• EXERCISE INSTRUCTIONS: Could you restate every entry word for word, leaving the pictures out?

>>>

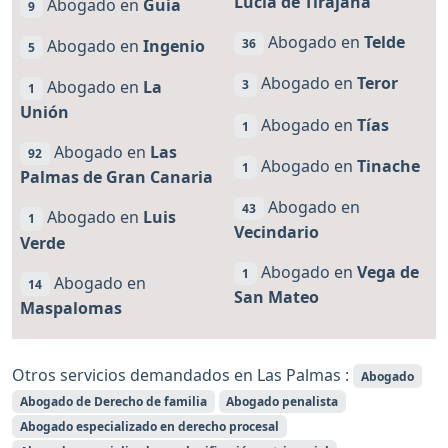
Lucía de Tirajana
Abogado en
Guía
9
Abogado en
Telde
Abogado en
Ingenio
36
5
Abogado en
Teror
Abogado en
La
3
1
Unión
Abogado en
Tías
1
Abogado en
Las
92
Abogado en
Tinache
1
Palmas de Gran Canaria
Abogado en
43
Abogado en
Luis
1
Vecindario
Verde
Abogado en
Vega de
1
Abogado en
14
San Mateo
Maspalomas
Otros servicios demandados en Las Palmas :
Abogado
Abogado de Derecho de familia
Abogado penalista
Abogado especializado en derecho procesal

<<<

• TASK OUTPUT:
Lucía de Tirajana
Abogado en
Guía
9
Abogado en
Telde
Abogado en
Ingenio
36
5
Abogado en
Teror
Abogado en
La
3
1
Unión
Abogado en
Tías
1
Abogado en
Las
92
Abogado en
Tinache
1
Palmas de Gran Canaria
Abogado en
43
Abogado en
Luis
1
Vecindario
Verde
Abogado en
Vega de
1
Abogado en
14
San Mateo
Maspalomas
Otros servicios demandados en Las Palmas :
Abogado
Abogado de Derecho de familia
Abogado penalista
Abogado especializado en derecho procesal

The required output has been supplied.